We asked Brian Edelman, Chief Operating Officer of the Purdue Research Foundation and the lead of the Back A Boiler—Income Share Agreement Fund, about why Purdue decided to offer ISAs and what this could mean for students and their families. To learn more about the program, go to Purdue’s Back A Boiler page.

MCPT: Where did the idea for this program come from?

EDELMAN: The idea originated from well-known economist Milton Friedman in the 1950s. It is used in several countries outside North America. Purdue University President Mitch Daniels spoke before the U.S. Congress in March 2015 and discussed the matter as a way to reduce student debt.

MCPT: Why did Purdue decide to implement Back A Boiler?

EDELMAN: The response of Pres. Daniels Congressional presentation from educators, parents and thought leaders was overwhelmingly positive. At that time, Purdue decided to “explore” the possibility of offering such a program. Purdue did not decide to implement the Back a Boiler–ISA Fund until we were fully satisfied that it could be a strong alternative to private and Parent Plus loans. We conducted multiple surveys with students and parents to gauge their interest and how the program could help students. That is when Purdue decided to move forward and offer the program on a test basis for the 2016/17 academic year.

MCPT: What groups of students do you anticipate this program will help the most?

EDELMAN: Any student who has exhausted their other means of educational support–savings, federally subsidized student loans, grants, scholarships, etc. Students who are looking at a private or Parent Plus loan are the ones who may most benefit from an ISA fund.

MCPT: Applications for Back A Boiler just opened in May. What has the response been so far?

EDELMAN: We anticipated we could offer the program to 300 students in the 2016-‘17 academic year. In less than a month after accepting applications, we have 122 students approved for the program. Our expectation was that we would have about half that by this time. The primary questions of concern we receive are “When will I receive an answer to my application?” and “How much will I need to pay once I graduate?” A comparison tool shows within a small percentage how much a student will pay depending on their funding amount, major, and anticipated salary.

MCPT: Where is the funding for this program coming from?

EDELMAN: The Purdue Research Foundation, a nonprofit, privately funded entity created in 1930 to serve Purdue University, is funding the test program. Any monies collected by the Foundation in the future from this program will go back into the program.

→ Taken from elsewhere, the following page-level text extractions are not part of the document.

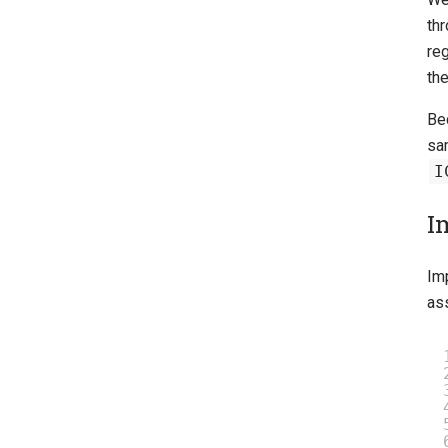
th
re
th
Bec
sa
I
I
Im
as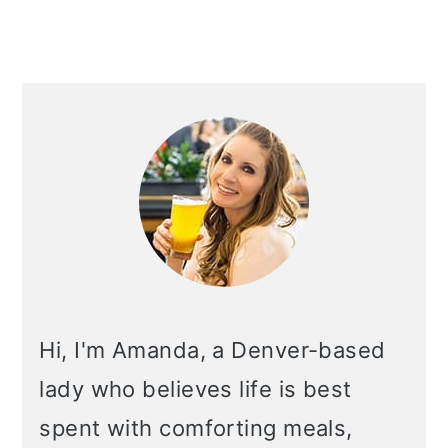
PRIMARY
SIDEBAR
Hi, I'm Amanda, a Denver-based
lady who believes life is best
spent with comforting meals,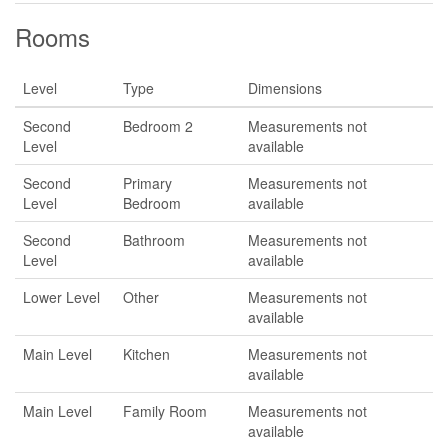
Rooms
Level
Type
Dimensions
Second
Bedroom 2
Measurements not
Level
available
Second
Primary
Measurements not
Level
Bedroom
available
Second
Bathroom
Measurements not
Level
available
Lower Level
Other
Measurements not
available
Main Level
Kitchen
Measurements not
available
Main Level
Family Room
Measurements not
available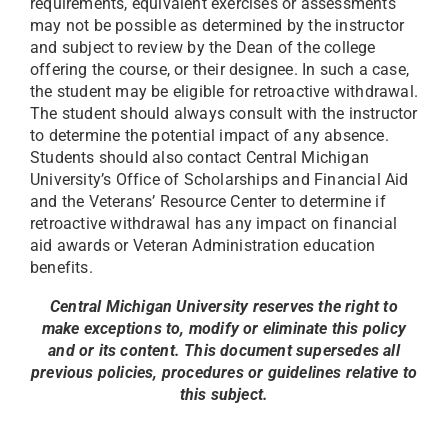
requirements, equivalent exercises or assessments
may not be possible as determined by the instructor
and subject to review by the Dean of the college
offering the course, or their designee. In such a case,
the student may be eligible for retroactive withdrawal.
The student should always consult with the instructor
to determine the potential impact of any absence.
Students should also contact Central Michigan
University’s Office of Scholarships and Financial Aid
and the Veterans’ Resource Center to determine if
retroactive withdrawal has any impact on financial
aid awards or Veteran Administration education
benefits.
Central Michigan University reserves the right to
make exceptions to, modify or eliminate this policy
and or its content. This document supersedes all
previous policies, procedures or guidelines relative to
this subject.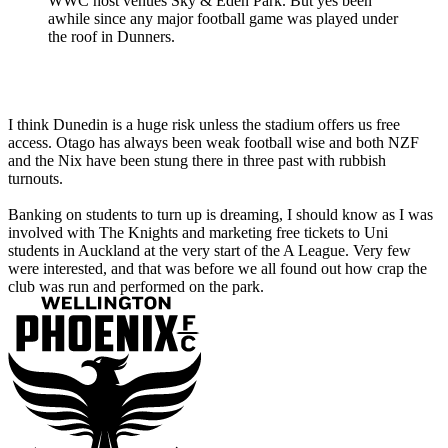
WWC host venues Sky & Eden Park. But yes been
awhile since any major football game was played under
the roof in Dunners.
I think Dunedin is a huge risk unless the stadium offers us free
access. Otago has always been weak football wise and both NZF
and the Nix have been stung there in three past with rubbish
turnouts.
Banking on students to turn up is dreaming, I should know as I was
involved with The Knights and marketing free tickets to Uni
students in Auckland at the very start of the A League. Very few
were interested, and that was before we all found out how crap the
club was run and performed on the park.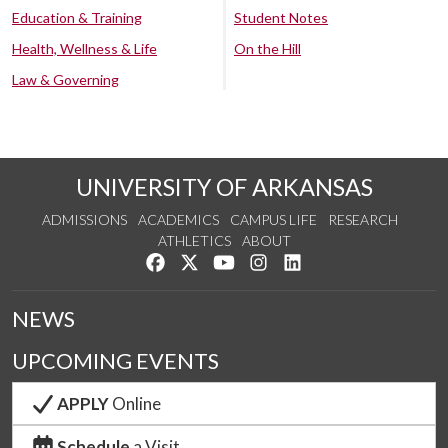
Education & Training
Student Notes
Health, Wellness & Life
On the Hill
Law & Governing
UNIVERSITY OF ARKANSAS
ADMISSIONS
ACADEMICS
CAMPUS LIFE
RESEARCH
ATHLETICS
ABOUT
Like us on Facebook
Follow us on Twitter
Watch us on YouTube
See us on Instagram
Connect with us on Lin
NEWS
UPCOMING EVENTS
APPLY
Online
Schedule
a Visit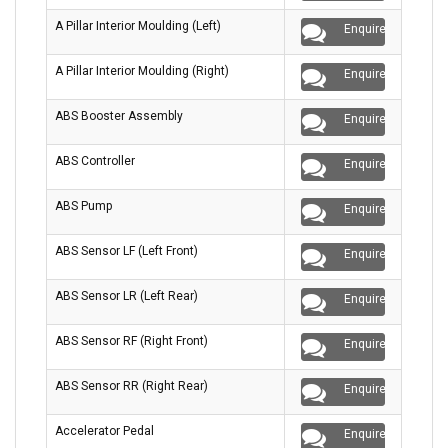
A Pillar Interior Moulding (Left)
Enquire
A Pillar Interior Moulding (Right)
Enquire
ABS Booster Assembly
Enquire
ABS Controller
Enquire
ABS Pump
Enquire
ABS Sensor LF (Left Front)
Enquire
ABS Sensor LR (Left Rear)
Enquire
ABS Sensor RF (Right Front)
Enquire
ABS Sensor RR (Right Rear)
Enquire
Accelerator Pedal
Enquire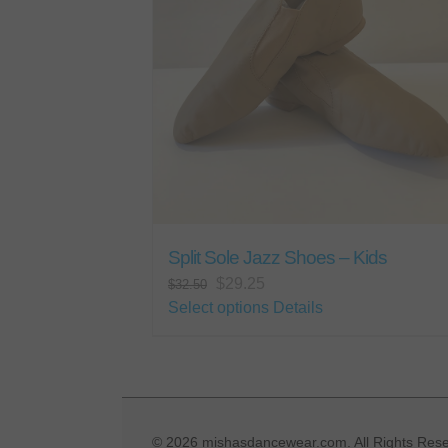
may
be
chosen
on
the
product
page
Split Sole Jazz Shoes – Kids
Original
Current
$
29.25
$
32.50
price
price
This
Select options
Details
was:
is:
product
$32.50.
$29.25.
has
multiple
variants.
The
©
2026 mishasdancewear.com. All Rights Rese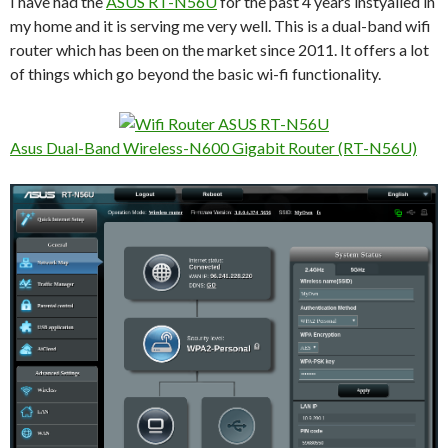
I have had the
ASUS RT-N56U
for the past 4 years instyalled in
my home and it is serving me very well. This is a dual-band wifi
router which has been on the market since 2011. It offers a lot
of things which go beyond the basic wi-fi functionality.
Asus Dual-Band Wireless-N600 Gigabit Router (RT-N56U)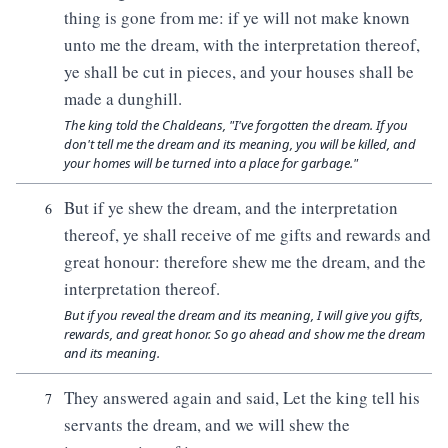
thing is gone from me: if ye will not make known
unto me the dream, with the interpretation thereof,
ye shall be cut in pieces, and your houses shall be
made a dunghill.
The king told the Chaldeans, "I've forgotten the dream. If you
don't tell me the dream and its meaning, you will be killed, and
your homes will be turned into a place for garbage."
But if ye shew the dream, and the interpretation
6
thereof, ye shall receive of me gifts and rewards and
great honour: therefore shew me the dream, and the
interpretation thereof.
But if you reveal the dream and its meaning, I will give you gifts,
rewards, and great honor. So go ahead and show me the dream
and its meaning.
They answered again and said, Let the king tell his
7
servants the dream, and we will shew the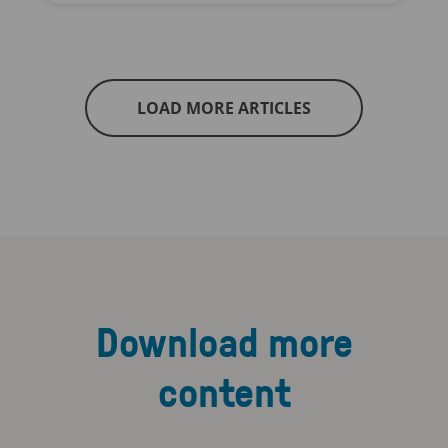
LOAD MORE ARTICLES
Download more
content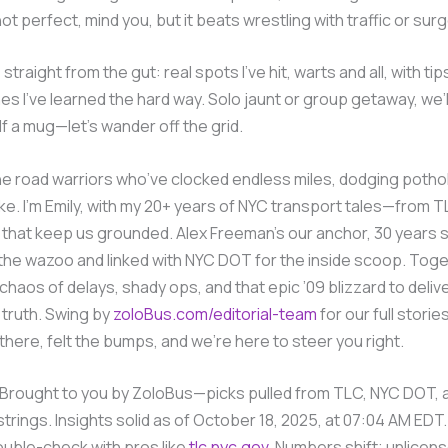
 not perfect, mind you, but it beats wrestling with traffic or sur
 straight from the gut: real spots I’ve hit, warts and all, with tip
s I’ve learned the hard way. Solo jaunt or group getaway, we’ll 
f a mug—let’s wander off the grid.
e road warriors who’ve clocked endless miles, dodging potho
ike. I’m Emily, with my 20+ years of NYC transport tales—from T
that keep us grounded. Alex Freeman’s our anchor, 30 years 
 the wazoo and linked with NYC DOT for the inside scoop. Toget
chaos of delays, shady ops, and that epic ’09 blizzard to deliv
truth. Swing by
zoloBus.com/editorial-team
for our full storie
here, felt the bumps, and we’re here to steer you right.
Brought to you by ZoloBus—picks pulled from TLC, NYC DOT, a
trings. Insights solid as of October 18, 2025, at 07:04 AM EDT. 
ouble-check with pros like
tlc.nyc.gov
. Numbers shift; unlice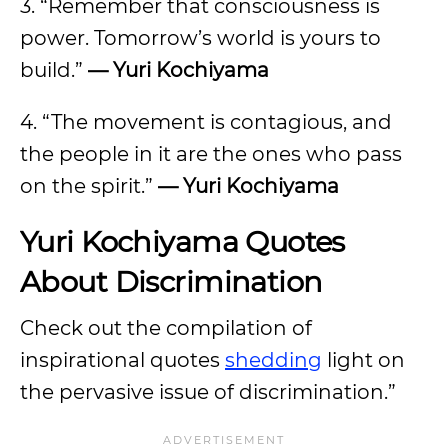
3. “Remember that consciousness is
power. Tomorrow’s world is yours to
build.”
— Yuri Kochiyama
4. “The movement is contagious, and
the people in it are the ones who pass
on the spirit.”
— Yuri Kochiyama
Yuri Kochiyama Quotes
About Discrimination
Check out the compilation of
inspirational quotes
shedding
light on
the pervasive issue of discrimination.”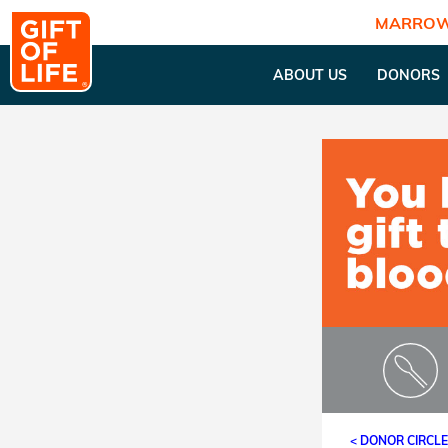
MARROW
ABOUT US
DONORS
< DONOR CIRCL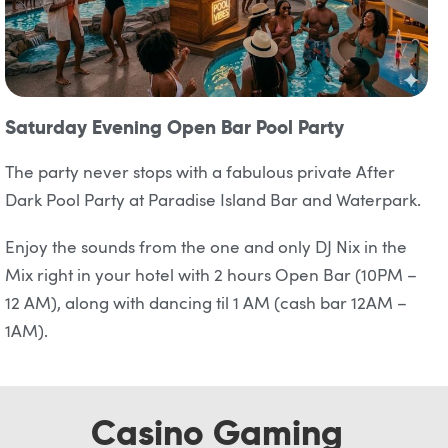
Saturday Evening Open Bar Pool Party
The party never stops with a fabulous private After
Dark Pool Party at Paradise Island Bar and Waterpark.
Enjoy the sounds from the one and only DJ Nix in the
Mix right in your hotel with 2 hours Open Bar (10PM –
12 AM), along with dancing til 1 AM (cash bar 12AM –
1AM).
Casino Gaming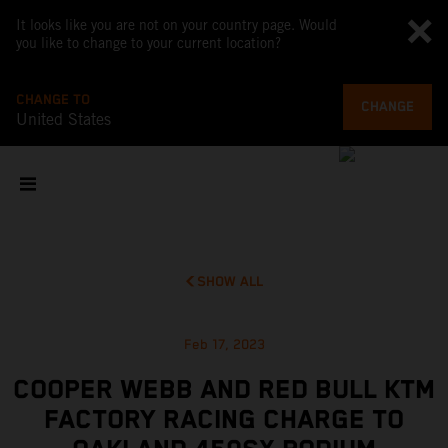
It looks like you are not on your country page. Would
you like to change to your current location?
CHANGE TO
CHANGE
United States
SHOW ALL
Feb 17, 2023
COOPER WEBB AND RED BULL KTM
FACTORY RACING CHARGE TO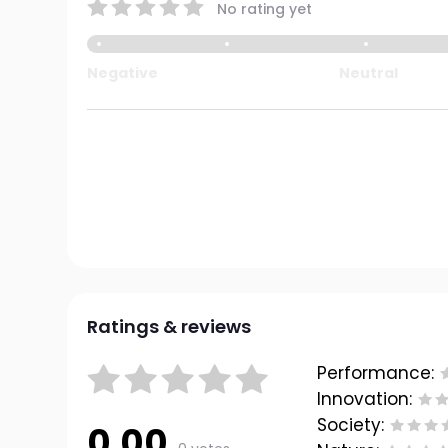
No rating yet
Negative
Neutral
Ratings & reviews
Performance:
Innovation:
Society:
0.00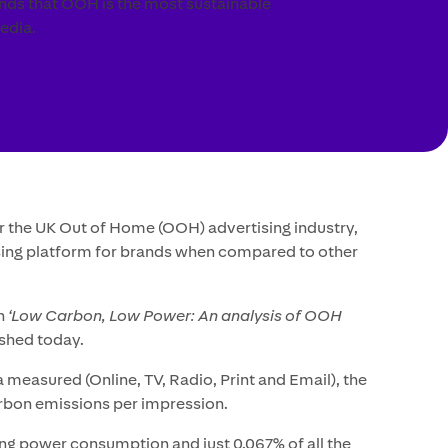
inds that OOH is the most sustainable
edia.
r the UK Out of Home (OOH) advertising industry,
ising platform for brands when compared to other
in
‘Low Carbon, Low Power: An analysis of OOH
ished today.
 measured (Online, TV, Radio, Print and Email), the
rbon emissions per impression.
ing power consumption and just 0.067% of all the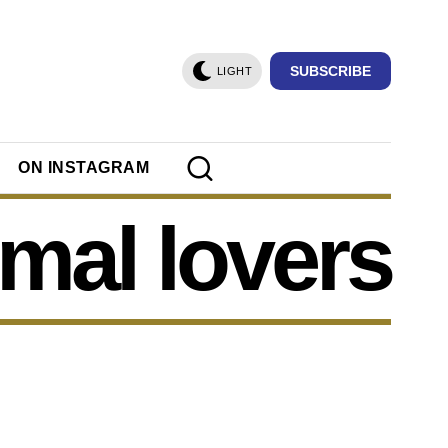
SUBSCRIBE
LIGHT
ON INSTAGRAM
mal lovers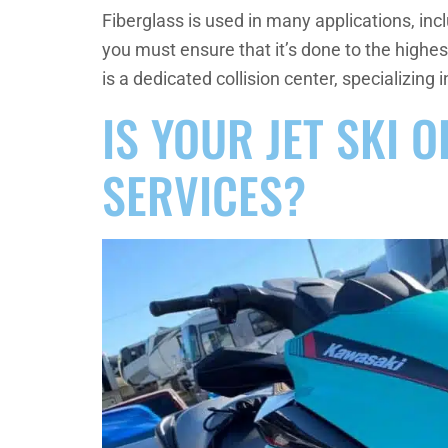
Fiberglass is used in many applications, inc
you must ensure that it’s done to the highe
is a dedicated collision center, specializing i
IS YOUR JET SKI 
SERVICES?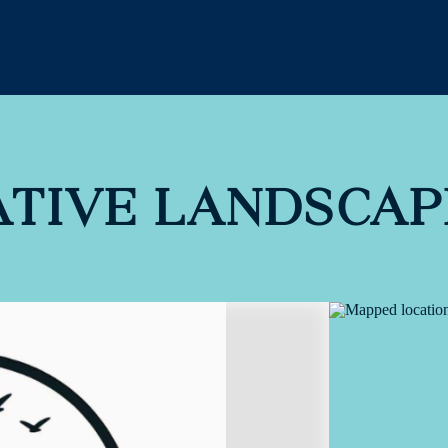
ATIVE LANDSCAP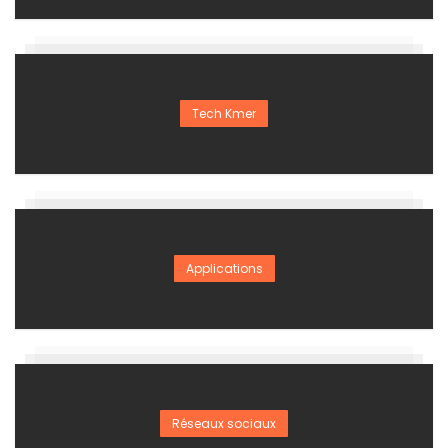
Tech Kmer
Applications
Réseaux sociaux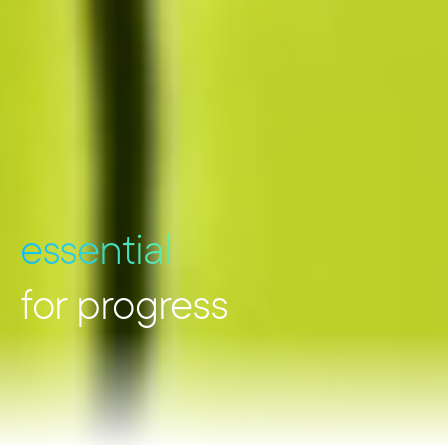
essential
for progress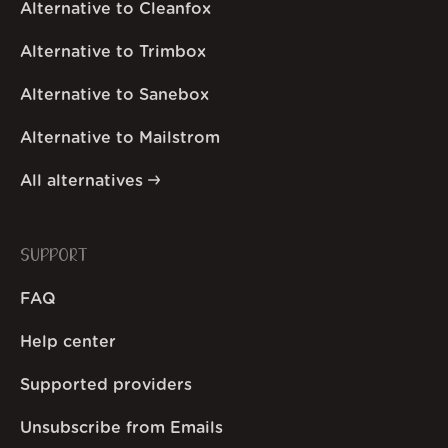
Alternative to Cleanfox
Alternative to Trimbox
Alternative to Sanebox
Alternative to Mailstrom
All alternatives
SUPPORT
FAQ
Help center
Supported providers
Unsubscribe from Emails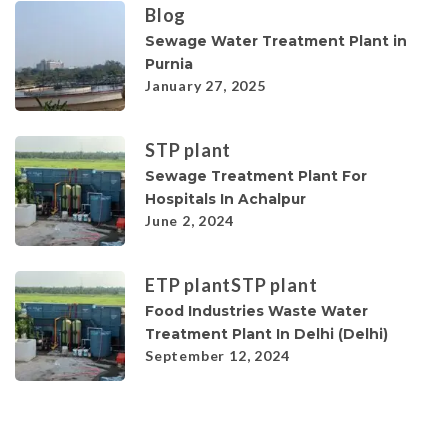
Blog
Sewage Water Treatment Plant in
Purnia
January 27, 2025
STP plant
Sewage Treatment Plant For
Hospitals In Achalpur
June 2, 2024
ETP plant
STP plant
Food Industries Waste Water
Treatment Plant In Delhi (Delhi)
September 12, 2024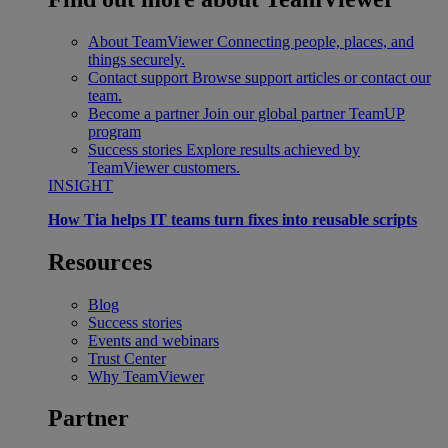
About TeamViewer
Connecting people, places, and
things securely.
Contact support
Browse support articles or contact our
team.
Become a partner
Join our global partner TeamUP
program
Success stories
Explore results achieved by
TeamViewer customers.
INSIGHT
How Tia helps IT teams turn fixes into reusable scripts
Resources
Blog
Success stories
Events and webinars
Trust Center
Why TeamViewer
Partner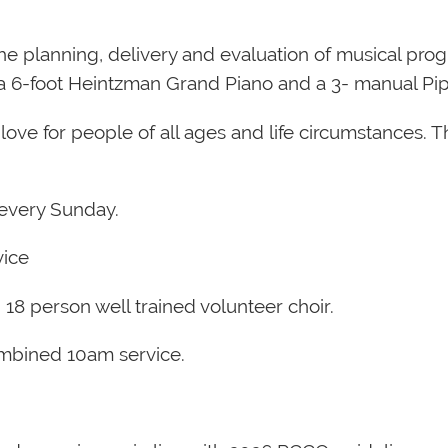
the planning, delivery and evaluation of musical p
as a 6-foot Heintzman Grand Piano and a 3- manual P
love for people of all ages and life circumstances. The
s every Sunday.
vice
 18 person well trained volunteer choir.
mbined 10am service.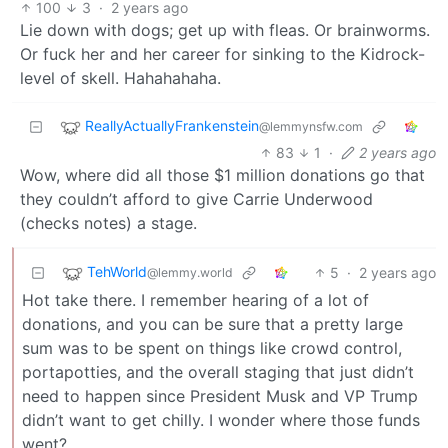
100
3
·
2 years ago
Lie down with dogs; get up with fleas. Or brainworms.
Or fuck her and her career for sinking to the Kidrock-
level of skell. Hahahahaha.
ReallyActuallyFrankenstein
@lemmynsfw.com
83
1
·
2 years ago
Wow, where did all those $1 million donations go that
they couldn’t afford to give Carrie Underwood
(checks notes) a stage.
TehWorld
5
·
2 years ago
@lemmy.world
Hot take there. I remember hearing of a lot of
donations, and you can be sure that a pretty large
sum was to be spent on things like crowd control,
portapotties, and the overall staging that just didn’t
need to happen since President Musk and VP Trump
didn’t want to get chilly. I wonder where those funds
went?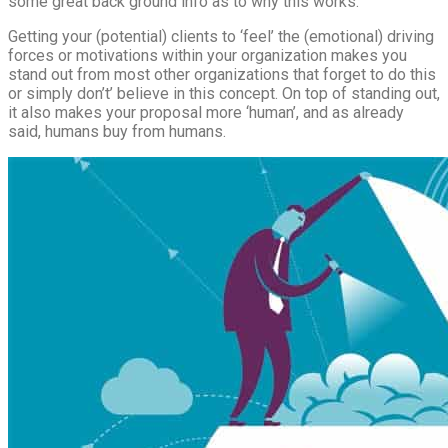
some great back ground info as to why this works.
Getting your (potential) clients to ‘feel’ the (emotional) driving
forces or motivations within your organization makes you
stand out from most other organizations that forget to do this
or simply don’t’ believe in this concept. On top of standing out,
it also makes your proposal more ‘human’, and as already
said, humans buy from humans.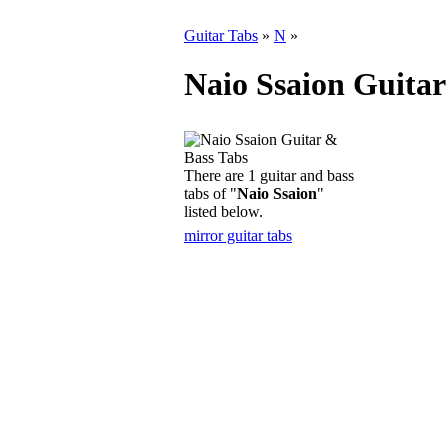
Guitar Tabs
»
N
»
Naio Ssaion Guitar
There are 1 guitar and bass
tabs of "
Naio Ssaion
"
listed below.
mirror guitar tabs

MCPT: Since the loans are paid back based on a student’s earnings, are the students who go into fields such as engineering where their potential earnings are higher more likely to receive these loans than students in the arts or other traditionally lower-paying fields?

EDELMAN: More than 60 different unique majors are represented in the 122 approved applications. Every single college is represented and the distribution is fairly equal among engineering, liberal arts, technology, science, agriculture, human sciences.

MCPT: What happens if a student takes out a Back A Boiler loan but then six months or a year later changes his or her major to something that could lead to a less lucrative career? Would this affect their loan in any way?

EDELMAN: The Back A Boiler contract allows for academic change and only after the student graduates is the contract finalized depending on the student’s income. Payments begin six months after graduation. Unlike a conventional private or parent loan, there are protections for students. For example, if a student earns less than $20,000 a year they pay nothing. If they file bankruptcy, the debt is listed as an unsecured financial obligation so they will pay a fraction of the costs–unlike conventional student loans that are not forgiven in bankruptcy.

MCPT: The program is initially being offered to juniors and seniors. When will it be available to all students?

EDELMAN: That depends on the availability of funding and the success of this test phase. We have not established a timeline for expanding the offering but anticipate that we will at some point.